*** Opening of Information ***
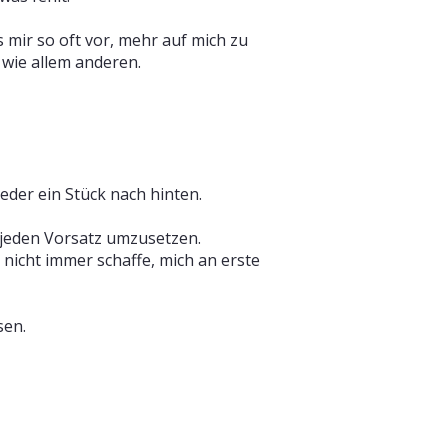
es mir so oft vor, mehr auf mich zu
 wie allem anderen.
eder ein Stück nach hinten.
t jeden Vorsatz umzusetzen.
 nicht immer schaffe, mich an erste
sen.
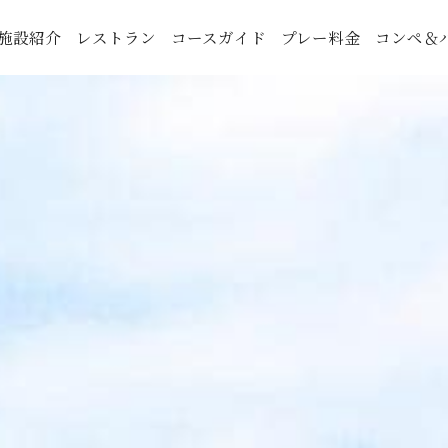
施設紹介
レストラン
コースガイド
プレー料金
コンペ＆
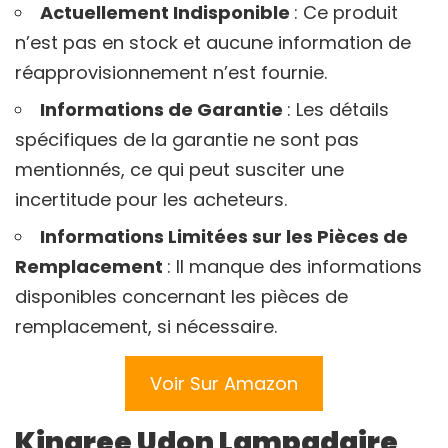
Actuellement Indisponible
: Ce produit
n’est pas en stock et aucune information de
réapprovisionnement n’est fournie.
Informations de Garantie
: Les détails
spécifiques de la garantie ne sont pas
mentionnés, ce qui peut susciter une
incertitude pour les acheteurs.
Informations Limitées sur les Pièces de
Remplacement
: Il manque des informations
disponibles concernant les pièces de
remplacement, si nécessaire.
Voir Sur Amazon
Kinaree Udon Lampadaire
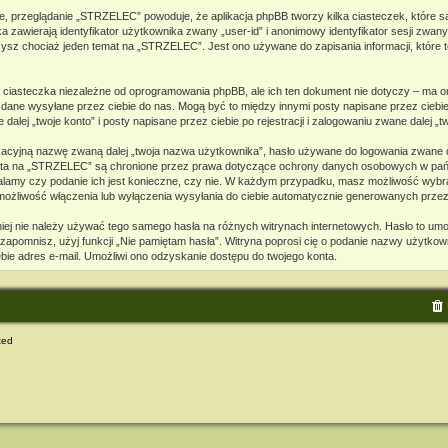
e, przeglądanie „STRZELEC” powoduje, że aplikacja phpBB tworzy kilka ciasteczek, które s
zawierają identyfikator użytkownika zwany „user-id” i anonimowy identyfikator sesji zwany
ysz chociaż jeden temat na „STRZELEC”. Jest ono używane do zapisania informacji, które te
iasteczka niezależne od oprogramowania phpBB, ale ich ten dokument nie dotyczy – ma o
to dane wysyłane przez ciebie do nas. Mogą być to między innymi posty napisane przez cie
ej „twoje konto” i posty napisane przez ciebie po rejestracji i zalogowaniu zwane dalej „tw
ikacyjną nazwę zwaną dalej „twoja nazwa użytkownika”, hasło używane do logowania zwane da
o konta na „STRZELEC” są chronione przez prawa dotyczące ochrony danych osobowych w p
ustalamy czy podanie ich jest konieczne, czy nie. W każdym przypadku, masz możliwość wybra
 możliwość włączenia lub wyłączenia wysyłania do ciebie automatycznie generowanych prze
mniej nie należy używać tego samego hasła na różnych witrynach internetowych. Hasło to um
je zapomnisz, użyj funkcji „Nie pamiętam hasła”. Witryna poprosi cię o podanie nazwy użytko
ie adres e-mail. Umożliwi ono odzyskanie dostępu do twojego konta.
ted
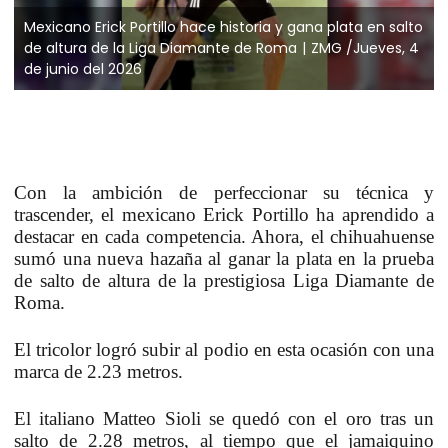
Mexicano Erick Portillo hace historia y gana plata en salto
de altura de la Liga Diamante de Roma
ZMG /Jueves, 4
de junio del 2026
Con la ambición de perfeccionar su técnica y
trascender, el mexicano Erick Portillo ha aprendido a
destacar en cada competencia. Ahora, el chihuahuense
sumó una nueva hazaña al ganar la plata en la prueba
de salto de altura de la prestigiosa Liga Diamante de
Roma.
El tricolor logró subir al podio en esta ocasión con una
marca de 2.23 metros.
El italiano Matteo Sioli se quedó con el oro tras un
salto de 2.28 metros, al tiempo que el jamaiquino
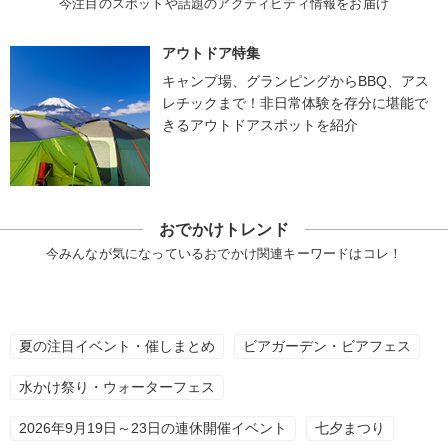
今注目のスポットや話題のアクティビティ情報をお届け
アウトドア特集
キャンプ場、グランピングからBBQ、アス
レチックまで！非日常体験を存分に堪能で
きるアウトドアスポットを紹介
おでかけトレンド
今みんなが気になっているおでかけ関連キーワードはコレ！
夏の注目イベント・催しまとめ
ビアガーデン・ビアフェス
水かけ祭り・ウォーターフェス
2026年9月19日～23日の連休開催イベント
七夕まつり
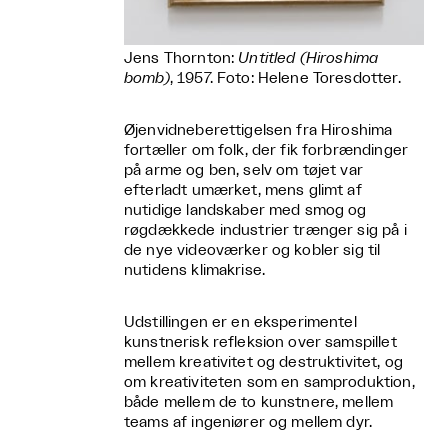
Jens Thornton:
Untitled (Hiroshima
bomb)
, 1957. Foto: Helene Toresdotter.
Øjenvidneberettigelsen fra Hiroshima
fortæller om folk, der fik forbrændinger
på arme og ben, selv om tøjet var
efterladt umærket, mens glimt af
nutidige landskaber med smog og
røgdækkede industrier trænger sig på i
de nye videoværker og kobler sig til
nutidens klimakrise.
Udstillingen er en eksperimentel
kunstnerisk refleksion over samspillet
mellem kreativitet og destruktivitet, og
om kreativiteten som en samproduktion,
både mellem de to kunstnere, mellem
teams af ingeniører og mellem dyr.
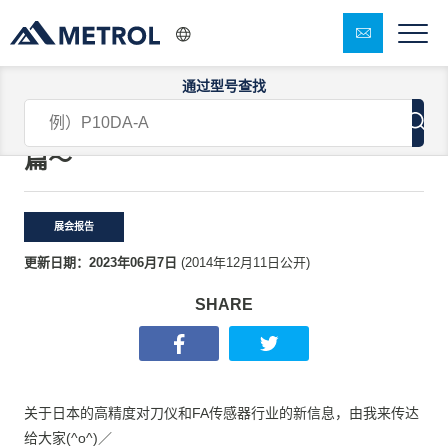
通过型号查找
令人震撼的中国！〜东莞DMP模具展
篇〜
展会报告
更新日期：
2023年06月7日
(
2014年12月11日
公开)
SHARE
关于日本的高精度对刀仪和FA传感器行业的新信息，由我来传达
给大家(^o^)／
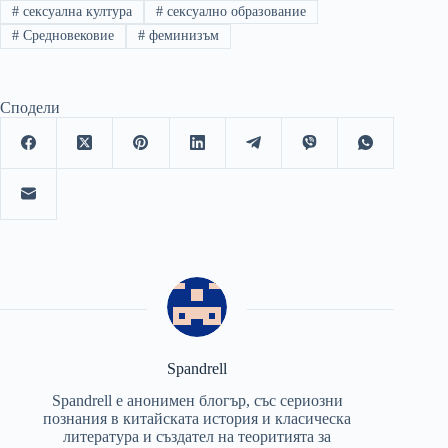
#
сексуална култура
#
сексуално образование
#
Средновековие
#
феминизъм
Сподели
Spandrell
Spandrell е анонимен блогър, със сериозни
познания в китайската история и класическа
литература и създател на теоритията за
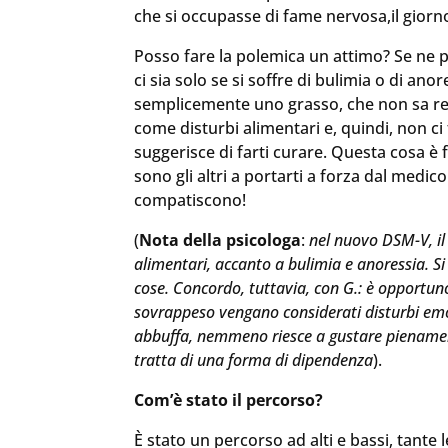
che si occupasse di fame nervosa,il gi
Posso fare la polemica un attimo? Se ne 
ci sia solo se si soffre di bulimia o di ano
semplicemente uno grasso, che non sa resi
come disturbi alimentari e, quindi, non ci
suggerisce di farti curare. Questa cosa è
sono gli altri a portarti a forza dal medico
compatiscono!
(
Nota della psicologa
:
nel nuovo DSM-V, il 
alimentari, accanto a bulimia e anoressia. S
cose. Concordo, tuttavia, con G.: è opportun
sovrappeso vengano considerati disturbi emoti
abbuffa, nemmeno riesce a gustare pienamen
tratta di una forma di dipendenza
).
Com’è stato il percorso?
È stato un percorso ad alti e bassi, tante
*** Close of Information ***
** Task description **
Each entry should be repeated exactly as it appears; the pictures stay out.

** Answer **
es mir so oft vor, mehr auf mich zu
 wie allem anderen.
eder ein Stück nach hinten.
t jeden Vorsatz umzusetzen.
 nicht immer schaffe, mich an erste
sen.
施設紹介
レストラン
コースガイド
プレー料金
コンペ＆
Actuellement Indisponible
: Ce produit
n’est pas en stock et aucune information de
réapprovisionnement n’est fournie.
Informations de Garantie
: Les détails
spécifiques de la garantie ne sont pas
mentionnés, ce qui peut susciter une
incertitude pour les acheteurs.
Informations Limitées sur les Pièces de
Remplacement
: Il manque des informations
disponibles concernant les pièces de
remplacement, si nécessaire.
Voir Sur Amazon
Kinaree Udon Lampadaire
e, przeglądanie „STRZELEC” powoduje, że aplikacja phpBB tworzy kilka ciasteczek, które s
zawierają identyfikator użytkownika zwany „user-id” i anonimowy identyfikator sesji zwany
ysz chociaż jeden temat na „STRZELEC”. Jest ono używane do zapisania informacji, które te
iasteczka niezależne od oprogramowania phpBB, ale ich ten dokument nie dotyczy – ma o
to dane wysyłane przez ciebie do nas. Mogą być to między innymi posty napisane przez cie
ej „twoje konto” i posty napisane przez ciebie po rejestracji i zalogowaniu zwane dalej „tw
ikacyjną nazwę zwaną dalej „twoja nazwa użytkownika”, hasło używane do logowania zwane da
o konta na „STRZELEC” są chronione przez prawa dotyczące ochrony danych osobowych w p
ustalamy czy podanie ich jest konieczne, czy nie. W każdym przypadku, masz możliwość wybra
 możliwość włączenia lub wyłączenia wysyłania do ciebie automatycznie generowanych prze
mniej nie należy używać tego samego hasła na różnych witrynach internetowych. Hasło to um
je zapomnisz, użyj funkcji „Nie pamiętam hasła”. Witryna poprosi cię o podanie nazwy użytko
ie adres e-mail. Umożliwi ono odzyskanie dostępu do twojego konta.
ted
Mexicano Erick Portillo hace historia y gana plata en salto
de altura de la Liga Diamante de Roma
ZMG /Jueves, 4
de junio del 2026
Con la ambición de perfeccionar su técnica y
trascender, el mexicano Erick Portillo ha aprendido a
destacar en cada competencia. Ahora, el chihuahuense
sumó una nueva hazaña al ganar la plata en la prueba
de salto de altura de la prestigiosa Liga Diamante de
Roma.
El tricolor logró subir al podio en esta ocasión con una
marca de 2.23 metros.
El italiano Matteo Sioli se quedó con el oro tras un
salto de 2.28 metros, al tiempo que el jamaiquino
今注目のスポットや話題のアクティビティ情報をお届け
アウトドア特集
キャンプ場、グランピングからBBQ、アス
レチックまで！非日常体験を存分に堪能で
きるアウトドアスポットを紹介
おでかけトレンド
今みんなが気になっているおでかけ関連キーワードはコレ！
夏の注目イベント・催しまとめ
ビアガーデン・ビアフェス
水かけ祭り・ウォーターフェス
2026年9月19日～23日の連休開催イベント
七夕まつり
Jens Thornton:
Untitled (Hiroshima
bomb)
, 1957. Foto: Helene Toresdotter.
Øjenvidneberettigelsen fra Hiroshima
fortæller om folk, der fik forbrændinger
på arme og ben, selv om tøjet var
efterladt umærket, mens glimt af
nutidige landskaber med smog og
røgdækkede industrier trænger sig på i
de nye videoværker og kobler sig til
nutidens klimakrise.
Udstillingen er en eksperimentel
kunstnerisk refleksion over samspillet
mellem kreativitet og destruktivitet, og
om kreativiteten som en samproduktion,
både mellem de to kunstnere, mellem
teams af ingeniører og mellem dyr.
通过型号查找
令人震撼的中国！〜东莞DMP模具展
篇〜
展会报告
更新日期：
2023年06月7日
(
2014年12月11日
公开)
SHARE
关于日本的高精度对刀仪和FA传感器行业的新信息，由我来传达
给大家(^o^)／
#
сексуална култура
#
сексуално образование
#
Средновековие
#
феминизъм
Сподели
Spandrell
Spandrell е анонимен блогър, със сериозни
познания в китайската история и класическа
литература и създател на теоритията за
che si occupasse di fame nervosa,il gi
Posso fare la polemica un attimo? Se ne 
ci sia solo se si soffre di bulimia o di ano
semplicemente uno grasso, che non sa resi
come disturbi alimentari e, quindi, non ci
suggerisce di farti curare. Questa cosa è
sono gli altri a portarti a forza dal medico
compatiscono!
(
Nota della psicologa
:
nel nuovo DSM-V, il 
alimentari, accanto a bulimia e anoressia. S
cose. Concordo, tuttavia, con G.: è opportun
sovrappeso vengano considerati disturbi emoti
abbuffa, nemmeno riesce a gustare pienamen
tratta di una forma di dipendenza
).
Com’è stato il percorso?
È stato un percorso ad alti e bassi, tante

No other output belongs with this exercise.